A week ago a section of the pier to Qingdao's Huilan Pavilion collapsed. Several days ago I saw that the collapsed section had been filled with large stones and that there were new barriers of metal sheets at both sides of the collapsed section, at the beginning of the pier, and around a large area in front of the pier.

Qingdao's Huilan Pavilion and pier with a beach in the foreground

The barriers appeared to be serving their presumed purpose. I didn't see anybody on the pier.

However, it was a different story when I walked by 90 minutes later. At one of the more open points in the barrier to the area in front of the pier, I saw a regular flow of people ducking under a bar and a "limit line" tape.

woman ducking under a bar and security tape

After ducking in myself, I noticed mobile police stations* remained at the same places where they had been before the pier collapse. Police were inside at least one of the stations and not reacting in any obvious way to the crowd of people.

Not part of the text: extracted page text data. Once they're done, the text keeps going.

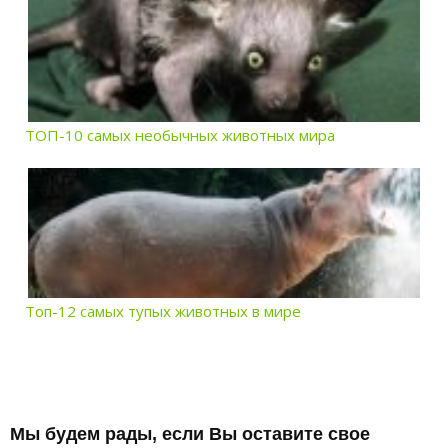
ТОП-10 самых необычных животных мира
Топ-12 самых тупых животных в мире
Мы будем рады, если Вы оставите свое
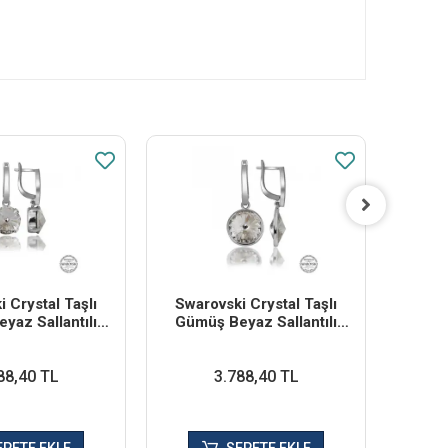
 Crystal Taşlı
Swarovski Crystal Taşlı
Swar
yaz Sallantılı
Gümüş Beyaz Sallantılı
Gümü
dın Küpe
Kadın Küpe
88,40 TL
3.788,40 TL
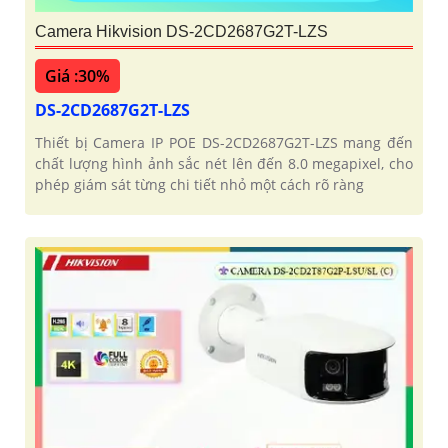
Camera Hikvision DS-2CD2687G2T-LZS
Giá :30%
DS-2CD2687G2T-LZS
Thiết bị Camera IP POE DS-2CD2687G2T-LZS mang đến
chất lượng hình ảnh sắc nét lên đến 8.0 megapixel, cho
phép giám sát từng chi tiết nhỏ một cách rõ ràng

I then noticed people ignoring the barriers at entry points from the beach.

people on the other side of a do-not-enter sign
A "do not enter" sign

The barrier at the beginning of the pier was porous as well, although getting around it involved more risk.

woman carefully goes around a barrier at the edge of an embankment

man carefully goes around a barrier at the edge of an embankment

And the collapsed section of the pier? Not only was one of its barriers equally ineffective but a low tide offered another route.

people climbing over a collapsed portion of a pier

There appeared to be some limits though. I didn't see anyone passing the final barrier and reaching the pavilion. Construction workers standing in the area may have played a role.

While at the pier I unexpectedly heard an appraisal of the situation by a young Chinese man from a city near Qingdao. When I was photographing the people ducking under a bar I saw him looking at me questioningly. So I said to him, "It's interesting."

After a few seconds he replied, "This is China."

His brief but loaded statement struck me as remarkable, yet it made me recall analogous cases I had seen elsewhere in China, such as people ignoring barriers to cross a potentially dangerous construction site in Changsha. As I walked away from the pier I considered why people are willing or allowed to break some rules but not others and how what I had seen was an instance of people enjoying a particular type of freedom.

Later in the day I happened to pass by the pier again. It was now empty of visitors, although people remained in the area in front of the pier. As in other cases in China where walls have been determined to be too porous, new barriers had been added.

fencing added to edge of a wall

I wonder if the young man who had previously spoken to me would say, "This is China too."

*Added note: To be precise, one station was for police and the other was for chengguan, police-like local government bylaw enforcement officers. The station I could easily see was the one for chengguan.